__INSTRUCTIONS FOR THE TASK__
How many lines in these entries contain the string "Juvenil"? Reply with the number alone.

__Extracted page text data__

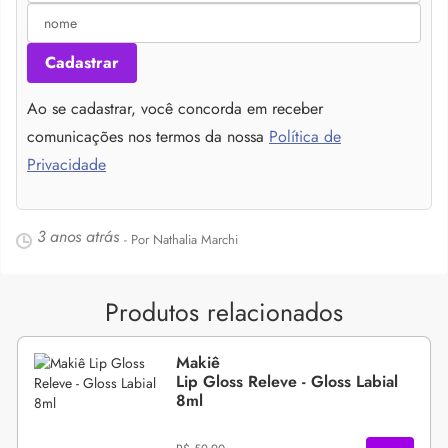
Cadastrar
Ao se cadastrar, você concorda em receber
comunicações nos termos da nossa
Política de
Privacidade
3 anos atrás
- Por Nathalia Marchi
Produtos relacionados
Makiê
Lip Gloss Releve - Gloss Labial
8ml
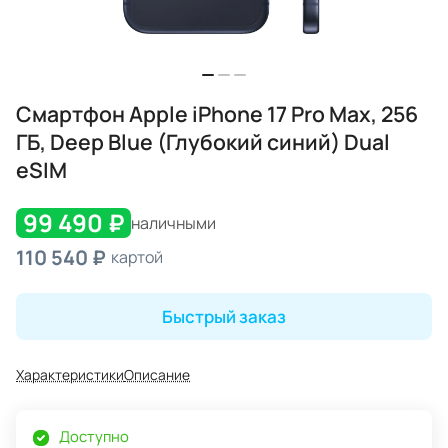
Смартфон Apple iPhone 17 Pro Max, 256
ГБ, Deep Blue (Глубокий синий) Dual
eSIM
99 490 ₽
наличными
110 540 ₽
картой
Быстрый заказ
Характеристики
Описание
Доступно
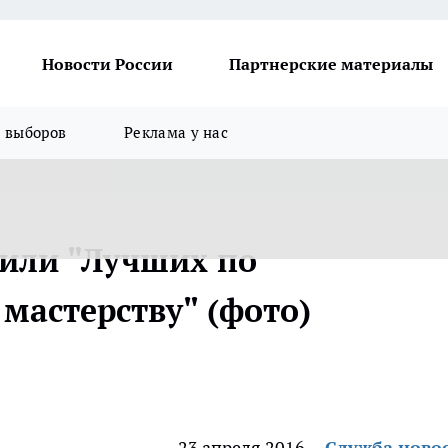
Новости России
Партнерские материалы
я выборов
Реклама у нас
или "Лучших по
мастерству" (фото)
23 апреля 2016
Служба ново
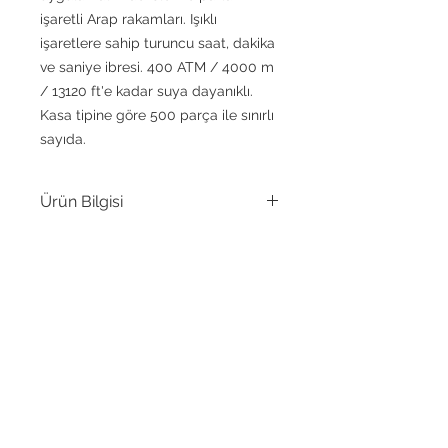
işaretli Arap rakamları. Işıklı
işaretlere sahip turuncu saat, dakika
ve saniye ibresi. 400 ATM / 4000 m
/ 13120 ft'e kadar suya dayanıklı.
Kasa tipine göre 500 parça ile sınırlı
sayıda.
Ürün Bilgisi
Marka
DELMA
SENOZ WATCH
Toplamak
Gents Koleksiyonu
Mekanizma
Otomatik
Kalibre
ETA 2824 / SW200,
Delma özel rotor
Academy Production
Ltd.
Güç rezervi
38s
Adres:
Sabri Bayraktar Cad. | Yeşilkent
(h)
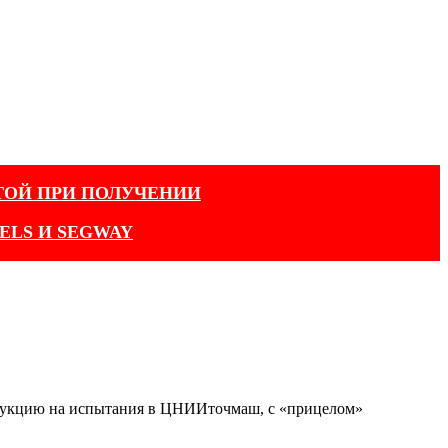
ТОЙ ПРИ ПОЛУЧЕНИИ
ELS И SEGWAY
родукцию на испытания в ЦНИИточмаш, с «прицелом»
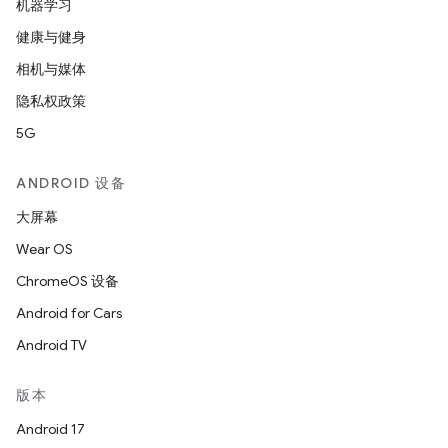
机器学习
健康与健身
相机与媒体
隐私权政策
5G
ANDROID 设备
大屏幕
Wear OS
ChromeOS 设备
Android for Cars
Android TV
版本
Android 17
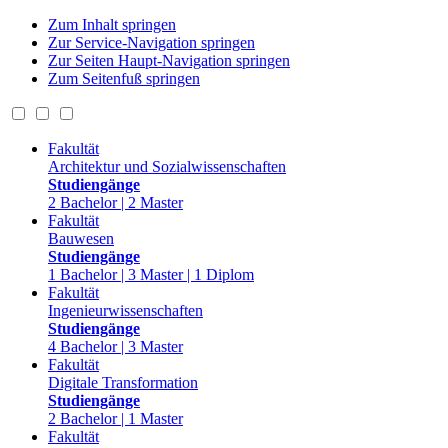
Zum Inhalt springen
Zur Service-Navigation springen
Zur Seiten Haupt-Navigation springen
Zum Seitenfuß springen
Fakultät
Architektur und Sozialwissenschaften
Studiengänge
2 Bachelor | 2 Master
Fakultät
Bauwesen
Studiengänge
1 Bachelor | 3 Master | 1 Diplom
Fakultät
Ingenieurwissenschaften
Studiengänge
4 Bachelor | 3 Master
Fakultät
Digitale Transformation
Studiengänge
2 Bachelor | 1 Master
Fakultät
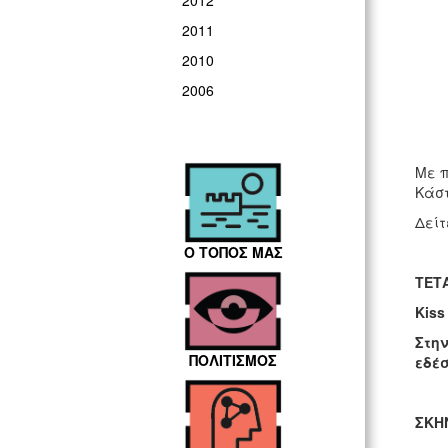
2012
2011
2010
2006
Με π
Κάστ
Δείτ
Ο ΤΟΠΟΣ ΜΑΣ
ΤΕΤ
Kiss
Στην
ΠΟΛΙΤΙΣΜΟΣ
εδέσ
ΣΚΗ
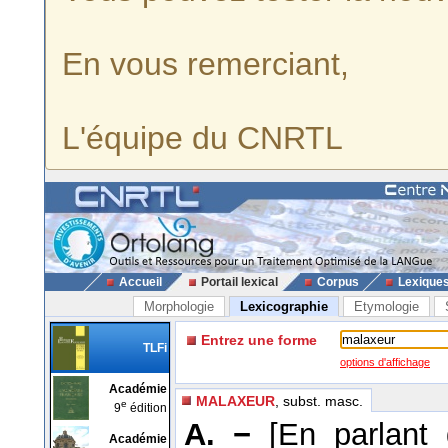
En vous remerciant,
L'équipe du CNRTL
Accueil
Portail lexical
Corpus
Lexique
Morphologie
Lexicographie
Etymologie
Entrez une forme
TLFi
options d'affichage
Académie
MALAXEUR
, subst. masc.
e
9
édition
A. −
[En parlant
Académie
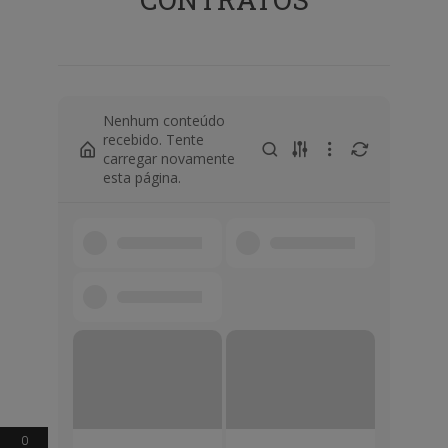
Nenhum conteúdo
recebido. Tente
carregar novamente
esta página.
0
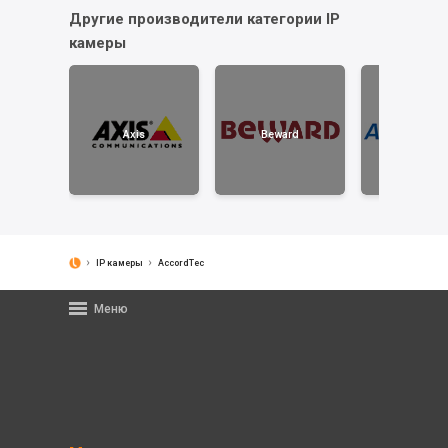
Другие производители категории IP
камеры
Axis
Beward
AccordTe
IP камеры
AccordTec
Меню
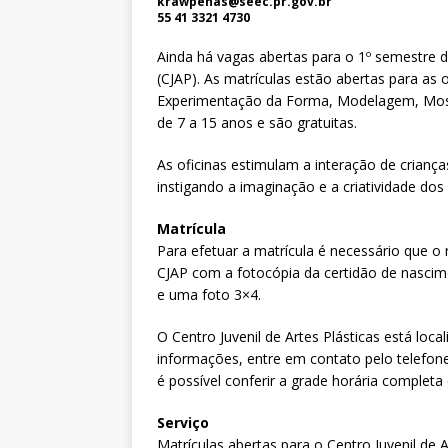
krawpenas@seec.pr.gov.br
55 41 3321 4730
Ainda há vagas abertas para o 1º semestre 
(CJAP). As matrículas estão abertas para as
Experimentação da Forma, Modelagem, Mosai
de 7 a 15 anos e são gratuitas.
As oficinas estimulam a interação de criança
instigando a imaginação e a criatividade dos 
Matrícula
Para efetuar a matrícula é necessário que o
CJAP com a fotocópia da certidão de nascime
e uma foto 3×4.
O Centro Juvenil de Artes Plásticas está loc
informações, entre em contato pelo telefon
é possível conferir a grade horária completa
Serviço
Matrículas abertas para o Centro Juvenil de A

__OUTPUT BELOW__
2